Brief
Exactly the lines from the one holding "Locate an element on the screen. Image" through the last line of the listing below must appear in the answer, and no pictures.
(Records to process)
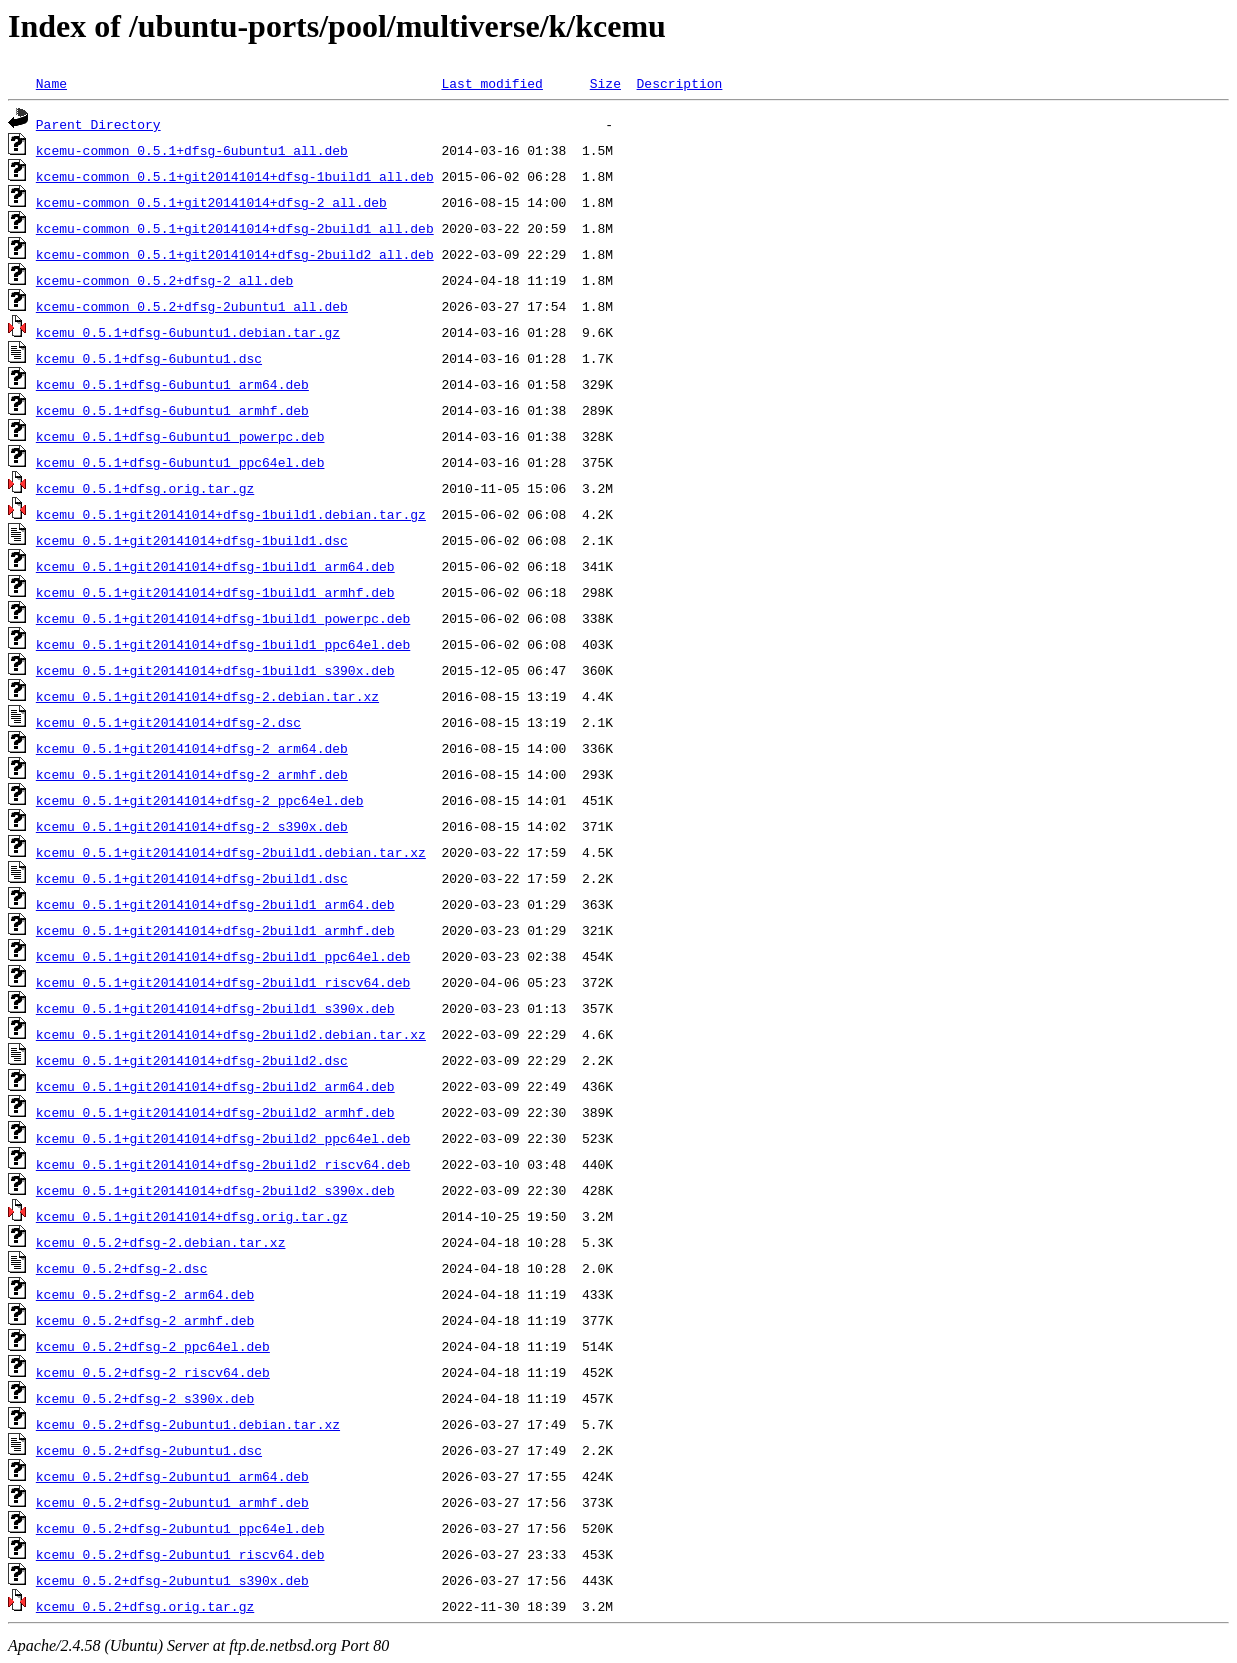 Image resolution: width=1237 pixels, height=1663 pixels. Describe the element at coordinates (215, 592) in the screenshot. I see `kcemu_0.5.1+git20141014+dfsg-1build1_armhf.deb` at that location.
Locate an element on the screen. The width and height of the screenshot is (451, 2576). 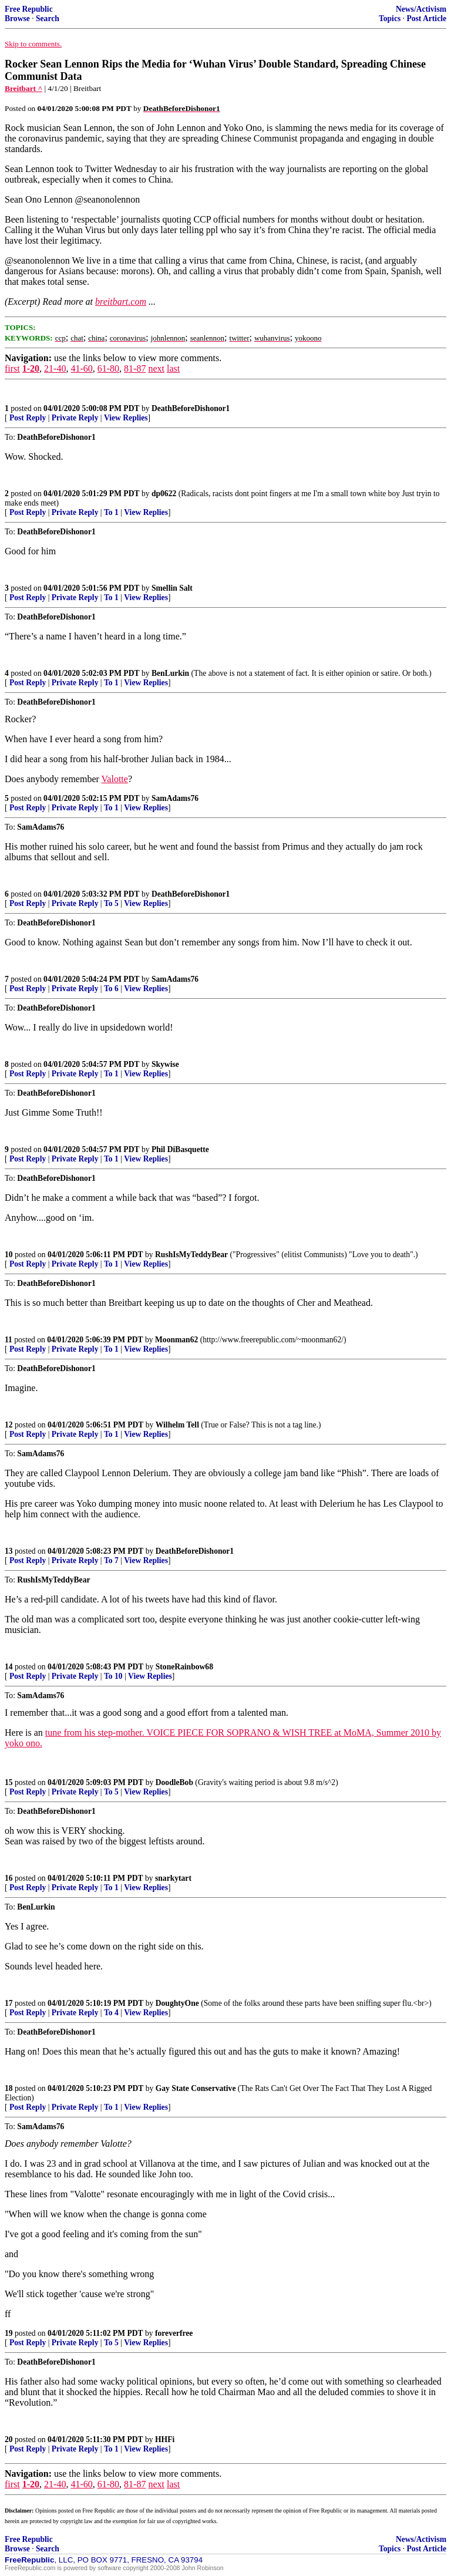
Skywise is located at coordinates (165, 1064).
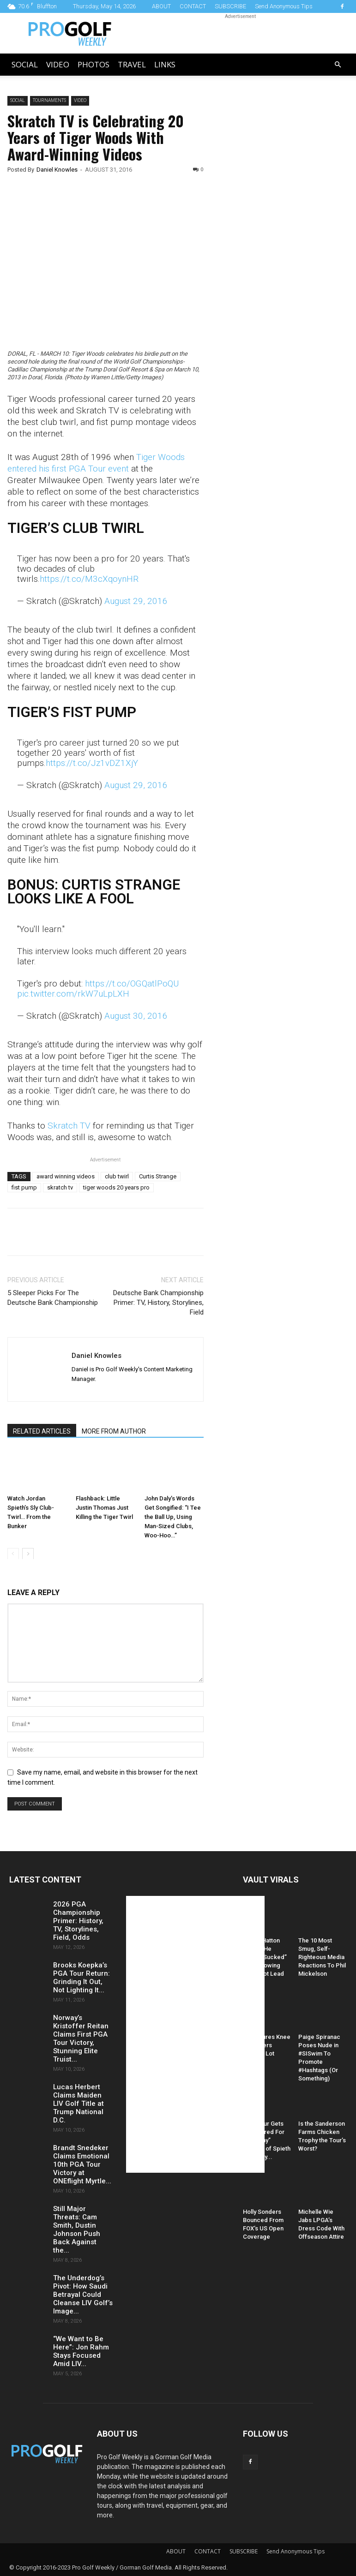 The height and width of the screenshot is (2576, 356). Describe the element at coordinates (13, 1553) in the screenshot. I see `[prev-page]` at that location.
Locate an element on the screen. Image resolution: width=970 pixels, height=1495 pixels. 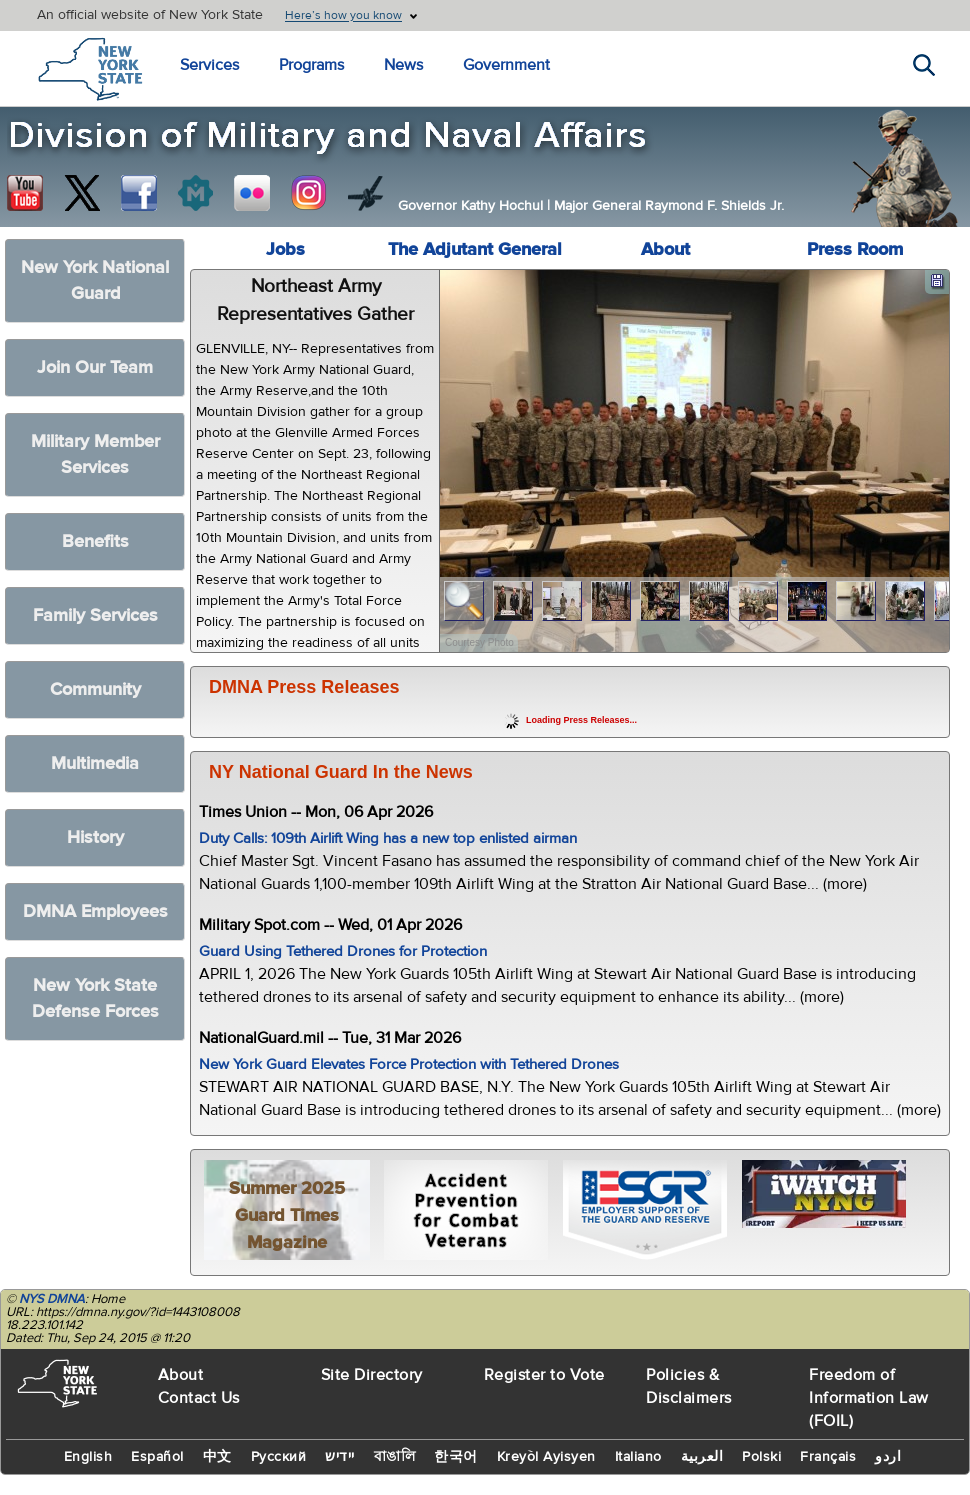
History is located at coordinates (95, 837).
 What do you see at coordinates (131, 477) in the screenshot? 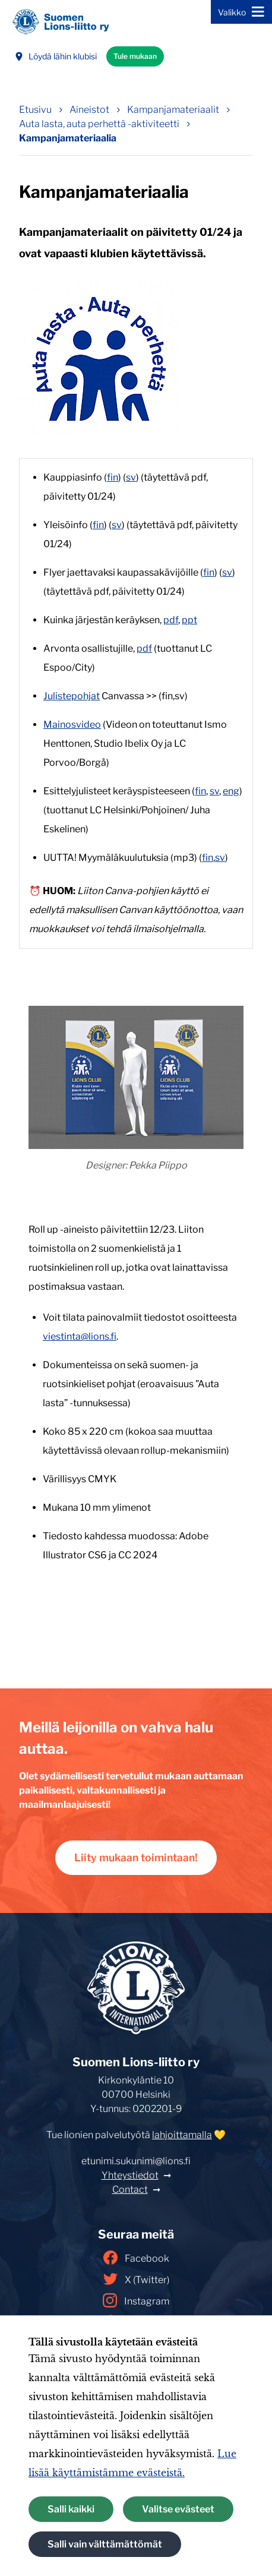
I see `sv` at bounding box center [131, 477].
(End Records to process)
Reply
Locate an element on the screen. Image resolution: width=970 pixels, height=1495 pixels. 
History is located at coordinates (95, 837).
 What do you see at coordinates (131, 477) in the screenshot? 
I see `sv` at bounding box center [131, 477].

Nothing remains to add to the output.